Wat moet er op een reguliere factuur staan?
1. Factuurdatum
2. Opeenvolgend factuurnummer (meerdere reeksen zijn toegestaan)
3. Naam, adresgegevens en btw-identificatienummer van de ondernemer
4. Naam en adresgegevens van de klant
5. Btw-identificatienummer van de afnemer indien een verleggingregeling van toepassing is (de btw wordt geheven van de afnemer) of het een buitenlandse transactie betreft
6. De hoeveelheid geleverde goederen en/of diensten en een duidelijke omschrijving hiervan
7. De datum of periode waarop de levering of dienst heeft plaatsgevonden
8. De maatstaf van heffing voor elk btw-tarief of elke btw-vrijstelling, de eenheidsprijs exclusief btw en eventuele kortingen
9. Het toegepaste btw-tarief (bij verschillende prestaties telkens het btw-tarief vermelden): 0, 6 of 21 procent of indien van toepassing een verwijzing naar de vrijstelling die geldt
10. Het te betalen btw-bedrag
11. Eventueel een verwijzing naar vorige facturen, bijvoorbeeld in het geval van creditnota’s of voorschotten
12. Indien de afnemer de factuur uitreikt in plaats van de leverancier of dienstverrichter moet er op de factuur staan: ‘factuur uitgereikt door de afnemer’

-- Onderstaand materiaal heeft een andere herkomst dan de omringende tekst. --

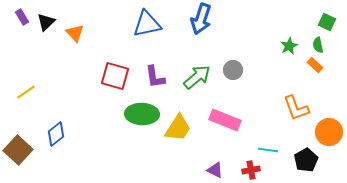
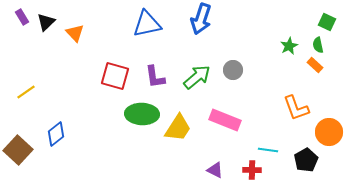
red cross: moved 1 px right; rotated 12 degrees clockwise
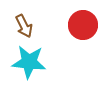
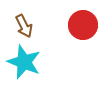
cyan star: moved 5 px left; rotated 16 degrees clockwise
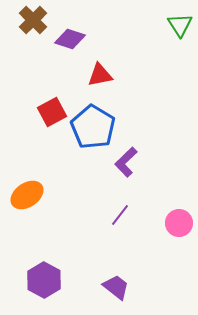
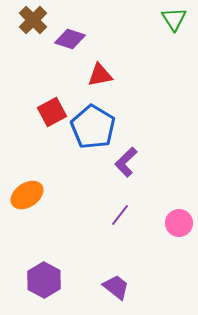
green triangle: moved 6 px left, 6 px up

13. Indien een verleggingregeling van toepassing is, dan moet er op de factuur staan: ‘btw verlegd’
14. Indien van toepassing de vermelding: ‘Bijzondere regeling reisbureaus’
15. Indien van toepassing de vermelding: ‘Bijzondere regeling – gebruikte goederen’, ‘Bijzondere regeling – kunstvoorwerpen’, ‘Bijzondere regeling – voorwerpen voor verzamelingen of antiquiteiten’
16. Voldoet een fiscaal vertegenwoordiger de btw, vermeld dan ook zijn naw-gegevens en het btw-identificatienummer
17. Bij een verkoop van een vervoermiddel moeten de gegevens over het vervoermiddel (nieuw of gebruikt) worden opgenomen
Wat is er anders?
De punten 12 tot en met 16 zijn nieuw of gewijzigd.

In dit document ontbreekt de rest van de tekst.